工藤と美保は遥を車で誘拐し(これも『コワすぎ!』で観た誘拐と同じやり方)真実を告げる。魔鬼は部下と、遥をライブ中に殺害することで神を降臨させる計画を立てていたのだった。

遥の持ち物に盗聴器を仕掛け、これで魔鬼を倒せると思ったが、実は遥は既にこの計画を知っていた。

魔鬼は工藤仁を監禁して殺害。翌朝、美保はニュースで工藤の死を知る。部屋で一人、魔鬼が許せない彼女は遂に地獄少女と契約。藁人形を持って、遥の死が予定されているライブ会場へ足を運ぶ。

 

ライブの途中に藁人形の糸を解き、魔鬼は地獄へ流される。遥を殺す計画も美保によって崩され、事件は魔鬼の失踪という形で終結を迎える。
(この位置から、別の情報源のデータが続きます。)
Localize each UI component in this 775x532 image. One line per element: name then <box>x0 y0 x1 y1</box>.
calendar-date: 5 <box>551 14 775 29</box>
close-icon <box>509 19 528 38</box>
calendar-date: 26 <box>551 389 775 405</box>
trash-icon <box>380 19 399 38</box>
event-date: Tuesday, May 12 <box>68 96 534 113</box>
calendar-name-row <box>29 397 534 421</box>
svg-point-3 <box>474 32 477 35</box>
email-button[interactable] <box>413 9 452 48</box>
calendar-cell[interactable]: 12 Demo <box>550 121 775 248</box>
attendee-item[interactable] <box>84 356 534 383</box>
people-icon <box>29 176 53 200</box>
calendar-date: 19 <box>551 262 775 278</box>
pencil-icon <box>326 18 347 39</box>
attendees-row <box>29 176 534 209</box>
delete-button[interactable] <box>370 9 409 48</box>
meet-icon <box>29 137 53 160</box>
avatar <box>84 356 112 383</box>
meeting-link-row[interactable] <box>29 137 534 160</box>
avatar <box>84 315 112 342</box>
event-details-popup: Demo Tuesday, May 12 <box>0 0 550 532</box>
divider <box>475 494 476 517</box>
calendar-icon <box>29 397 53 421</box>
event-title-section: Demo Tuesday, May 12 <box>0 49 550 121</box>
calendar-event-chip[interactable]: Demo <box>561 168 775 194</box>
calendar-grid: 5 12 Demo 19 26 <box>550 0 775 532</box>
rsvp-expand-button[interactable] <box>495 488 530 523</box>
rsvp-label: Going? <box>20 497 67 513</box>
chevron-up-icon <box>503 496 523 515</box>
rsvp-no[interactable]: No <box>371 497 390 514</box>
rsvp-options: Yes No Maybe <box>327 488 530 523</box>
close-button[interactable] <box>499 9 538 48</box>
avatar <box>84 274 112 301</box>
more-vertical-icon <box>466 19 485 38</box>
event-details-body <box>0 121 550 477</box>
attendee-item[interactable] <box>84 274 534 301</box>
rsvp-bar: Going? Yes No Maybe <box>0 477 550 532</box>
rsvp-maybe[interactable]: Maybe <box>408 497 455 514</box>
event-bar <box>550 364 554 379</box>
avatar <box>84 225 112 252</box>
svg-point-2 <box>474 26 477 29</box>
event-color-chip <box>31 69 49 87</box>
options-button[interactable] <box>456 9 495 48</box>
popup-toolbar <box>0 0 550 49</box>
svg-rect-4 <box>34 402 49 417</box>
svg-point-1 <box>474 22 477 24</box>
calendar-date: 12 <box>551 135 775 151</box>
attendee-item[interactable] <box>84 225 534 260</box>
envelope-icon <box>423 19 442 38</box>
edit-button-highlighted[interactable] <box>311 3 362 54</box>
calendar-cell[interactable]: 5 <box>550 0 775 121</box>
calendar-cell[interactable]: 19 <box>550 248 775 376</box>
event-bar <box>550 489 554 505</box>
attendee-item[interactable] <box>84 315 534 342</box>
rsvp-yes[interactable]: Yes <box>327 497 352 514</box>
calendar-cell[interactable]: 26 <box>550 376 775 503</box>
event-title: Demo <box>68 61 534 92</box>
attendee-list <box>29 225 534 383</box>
ラストは前にも二人が心を通わせた公園で、美保が地獄流しされた悪夢にうなされた所を、洗脳が解けた遥が心配して手をつなぐシーンで本作は終わる。これから先も美保は悪夢にうなされ、最後は地獄に行ってしまう。ただ、将来はの事なんて関係ない。自分がどうなっても構わない。相手を救いたい。遥を救いたい。そこにあるのは見事なまでの百合である。

 

最後に

本作の魅力の一つが輪入道演じる麿赤兒さんである。

完全にただの純度100パーの麿赤兒さんでしかなく、そんな麿赤兒さんが魔鬼のオーディションに合格して、周りが若い人だらけなのに、独りだけハゲた爺が混ざっている絵面がもうズルい。

そんな麿赤兒さんを見るだけでも1800円の価値ありまっせ。この映画を見るとあなたの純度が高まるだろう。